Condo developers offer rent-to-own programs for young Canadians who’d rather own than lease

Tuesday, April 16th, 2013

Vernon Clement Jones

Investors are facing a new kind of competition from condo developers offering rent-to-own programs for young Canadians who’d rather own than lease, despite tighter mortgage rules.

The Toronto’s Cinema Towers is the latest development hawking that alternative, allowing homebuyers/renters to sign purchase agreements for units of their choosing.  When they move into those downtown condos, still under construction, a portion of their monthly rent, “along with the total amount accumulated through” the developer’s deposit payment plan “will be credited toward (a) 5 per cent down payment.”

After one year, it falls to the tenant to come up with the remainder of any funds needed to make up that down payment.

The offer is largely seen as a way for developers to shift new units even as first-time buyers find themselves shut out of the market by more stringent mortgage rules, introduced last summer.
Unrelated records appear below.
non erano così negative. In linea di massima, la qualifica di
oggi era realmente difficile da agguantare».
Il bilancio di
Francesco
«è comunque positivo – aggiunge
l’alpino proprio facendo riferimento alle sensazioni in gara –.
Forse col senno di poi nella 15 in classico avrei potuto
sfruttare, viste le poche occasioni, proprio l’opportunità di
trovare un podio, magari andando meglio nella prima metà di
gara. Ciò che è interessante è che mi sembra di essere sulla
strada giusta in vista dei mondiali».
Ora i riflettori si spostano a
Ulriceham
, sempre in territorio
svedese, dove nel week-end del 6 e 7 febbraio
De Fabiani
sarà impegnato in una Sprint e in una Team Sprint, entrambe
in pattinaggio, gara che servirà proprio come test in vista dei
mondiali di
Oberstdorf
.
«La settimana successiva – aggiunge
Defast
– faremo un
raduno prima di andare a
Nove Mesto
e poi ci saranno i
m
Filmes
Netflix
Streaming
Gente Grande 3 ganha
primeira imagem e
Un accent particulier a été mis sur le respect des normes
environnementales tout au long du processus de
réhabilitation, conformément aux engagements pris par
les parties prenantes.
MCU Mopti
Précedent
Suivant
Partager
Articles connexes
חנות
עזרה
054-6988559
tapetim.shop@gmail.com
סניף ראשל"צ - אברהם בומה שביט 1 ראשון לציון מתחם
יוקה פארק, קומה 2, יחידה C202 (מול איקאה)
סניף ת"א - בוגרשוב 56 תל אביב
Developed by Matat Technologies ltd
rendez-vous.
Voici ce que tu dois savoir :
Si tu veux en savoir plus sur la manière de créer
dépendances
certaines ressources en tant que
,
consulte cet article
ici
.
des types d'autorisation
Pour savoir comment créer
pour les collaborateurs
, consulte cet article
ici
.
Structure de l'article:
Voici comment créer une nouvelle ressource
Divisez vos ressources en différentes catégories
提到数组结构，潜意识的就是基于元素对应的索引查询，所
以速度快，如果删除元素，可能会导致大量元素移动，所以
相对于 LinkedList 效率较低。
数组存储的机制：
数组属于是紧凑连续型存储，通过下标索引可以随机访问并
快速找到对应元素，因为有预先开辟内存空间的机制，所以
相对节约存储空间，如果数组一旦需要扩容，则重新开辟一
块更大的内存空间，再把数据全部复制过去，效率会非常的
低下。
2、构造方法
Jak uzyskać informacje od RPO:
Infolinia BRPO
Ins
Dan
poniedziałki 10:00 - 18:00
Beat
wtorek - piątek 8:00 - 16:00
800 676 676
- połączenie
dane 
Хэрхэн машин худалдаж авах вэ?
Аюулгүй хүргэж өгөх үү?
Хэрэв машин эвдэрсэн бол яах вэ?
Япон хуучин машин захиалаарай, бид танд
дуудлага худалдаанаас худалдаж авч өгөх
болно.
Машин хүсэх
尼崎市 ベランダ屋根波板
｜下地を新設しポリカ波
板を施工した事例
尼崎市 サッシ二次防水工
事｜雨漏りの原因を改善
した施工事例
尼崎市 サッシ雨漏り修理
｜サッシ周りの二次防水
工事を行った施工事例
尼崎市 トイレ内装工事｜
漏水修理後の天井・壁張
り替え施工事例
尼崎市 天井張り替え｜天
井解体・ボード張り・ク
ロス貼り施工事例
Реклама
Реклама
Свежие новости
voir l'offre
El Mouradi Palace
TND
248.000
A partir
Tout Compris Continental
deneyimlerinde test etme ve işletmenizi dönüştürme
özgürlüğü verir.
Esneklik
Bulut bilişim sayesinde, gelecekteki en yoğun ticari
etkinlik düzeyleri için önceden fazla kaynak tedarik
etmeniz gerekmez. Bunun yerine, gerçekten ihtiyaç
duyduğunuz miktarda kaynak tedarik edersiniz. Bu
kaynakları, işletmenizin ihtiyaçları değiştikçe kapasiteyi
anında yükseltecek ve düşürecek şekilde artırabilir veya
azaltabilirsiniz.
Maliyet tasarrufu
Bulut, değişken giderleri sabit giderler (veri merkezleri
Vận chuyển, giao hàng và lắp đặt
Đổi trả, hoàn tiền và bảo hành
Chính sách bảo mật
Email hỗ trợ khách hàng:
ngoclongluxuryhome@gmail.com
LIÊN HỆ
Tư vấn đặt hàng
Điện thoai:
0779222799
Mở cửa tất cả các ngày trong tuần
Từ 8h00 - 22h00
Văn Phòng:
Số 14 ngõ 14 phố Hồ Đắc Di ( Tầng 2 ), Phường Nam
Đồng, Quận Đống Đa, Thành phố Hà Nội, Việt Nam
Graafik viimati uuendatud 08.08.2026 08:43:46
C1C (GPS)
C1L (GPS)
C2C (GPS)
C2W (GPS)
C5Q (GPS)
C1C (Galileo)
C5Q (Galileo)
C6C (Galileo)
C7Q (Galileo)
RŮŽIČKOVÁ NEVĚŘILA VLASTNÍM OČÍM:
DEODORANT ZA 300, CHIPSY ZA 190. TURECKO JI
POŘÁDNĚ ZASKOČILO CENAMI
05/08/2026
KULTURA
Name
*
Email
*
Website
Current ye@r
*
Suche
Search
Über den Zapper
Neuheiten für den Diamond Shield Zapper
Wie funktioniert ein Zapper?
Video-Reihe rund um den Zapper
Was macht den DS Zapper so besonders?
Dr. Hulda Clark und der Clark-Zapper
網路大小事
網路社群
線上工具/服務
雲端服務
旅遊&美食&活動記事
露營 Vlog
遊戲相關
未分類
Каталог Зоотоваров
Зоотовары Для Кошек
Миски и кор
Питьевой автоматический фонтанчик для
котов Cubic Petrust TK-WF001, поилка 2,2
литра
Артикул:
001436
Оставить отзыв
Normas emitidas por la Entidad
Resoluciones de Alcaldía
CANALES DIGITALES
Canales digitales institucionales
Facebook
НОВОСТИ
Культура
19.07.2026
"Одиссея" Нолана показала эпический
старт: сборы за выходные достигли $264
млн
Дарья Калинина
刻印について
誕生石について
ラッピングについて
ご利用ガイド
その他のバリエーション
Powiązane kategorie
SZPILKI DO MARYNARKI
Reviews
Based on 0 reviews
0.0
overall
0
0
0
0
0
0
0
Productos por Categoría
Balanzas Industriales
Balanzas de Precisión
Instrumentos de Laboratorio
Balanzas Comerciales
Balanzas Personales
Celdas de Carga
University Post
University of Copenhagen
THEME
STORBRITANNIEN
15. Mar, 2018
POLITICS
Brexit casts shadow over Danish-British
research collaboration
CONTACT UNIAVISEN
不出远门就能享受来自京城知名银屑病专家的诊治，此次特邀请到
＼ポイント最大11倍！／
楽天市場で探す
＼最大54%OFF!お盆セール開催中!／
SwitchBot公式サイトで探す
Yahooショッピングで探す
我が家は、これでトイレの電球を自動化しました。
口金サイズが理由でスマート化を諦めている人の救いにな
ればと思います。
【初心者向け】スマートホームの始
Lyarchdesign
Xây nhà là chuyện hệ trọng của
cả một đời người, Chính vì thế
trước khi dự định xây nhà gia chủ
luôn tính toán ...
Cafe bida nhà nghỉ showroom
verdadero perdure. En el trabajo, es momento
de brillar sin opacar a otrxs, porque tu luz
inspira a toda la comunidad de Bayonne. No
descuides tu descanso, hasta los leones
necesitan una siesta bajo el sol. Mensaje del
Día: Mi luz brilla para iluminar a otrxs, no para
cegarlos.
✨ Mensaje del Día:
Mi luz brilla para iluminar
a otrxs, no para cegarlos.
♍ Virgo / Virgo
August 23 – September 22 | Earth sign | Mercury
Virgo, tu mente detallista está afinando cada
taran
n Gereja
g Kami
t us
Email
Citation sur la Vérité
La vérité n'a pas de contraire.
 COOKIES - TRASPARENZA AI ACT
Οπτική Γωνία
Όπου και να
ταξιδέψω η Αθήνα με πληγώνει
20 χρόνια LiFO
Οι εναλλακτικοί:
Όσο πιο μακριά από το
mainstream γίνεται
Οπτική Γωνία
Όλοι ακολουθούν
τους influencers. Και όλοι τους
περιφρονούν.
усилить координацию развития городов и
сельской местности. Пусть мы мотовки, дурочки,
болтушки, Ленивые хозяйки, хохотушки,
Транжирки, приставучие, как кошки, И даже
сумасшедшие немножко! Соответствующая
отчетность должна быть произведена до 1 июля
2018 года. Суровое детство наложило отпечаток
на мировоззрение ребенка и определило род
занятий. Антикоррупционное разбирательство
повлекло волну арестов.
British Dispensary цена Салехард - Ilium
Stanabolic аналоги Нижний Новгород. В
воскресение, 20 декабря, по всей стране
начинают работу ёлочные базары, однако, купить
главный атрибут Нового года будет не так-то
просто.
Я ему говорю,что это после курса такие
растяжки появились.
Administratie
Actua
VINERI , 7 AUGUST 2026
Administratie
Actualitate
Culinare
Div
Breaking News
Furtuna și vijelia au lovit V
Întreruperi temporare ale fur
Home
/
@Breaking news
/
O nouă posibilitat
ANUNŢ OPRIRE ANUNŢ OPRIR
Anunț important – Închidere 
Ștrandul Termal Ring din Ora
It also helps developers compensate for what some analysts are calling a “shrink-back” in investor demand.

Still, condo investors with units of their own to lease will increasingly have to contend with this kind of direct competition from builders, say analysts. If that rent-to-own strategy catches on, it could slacken demand for rental units even in the GTA, helping stabilize rents, says consumer advocates.

But investors remain the great uncertainty, say economists, trying to gauge their long-term commitment to the market and what if effect any pull-out might have on property values.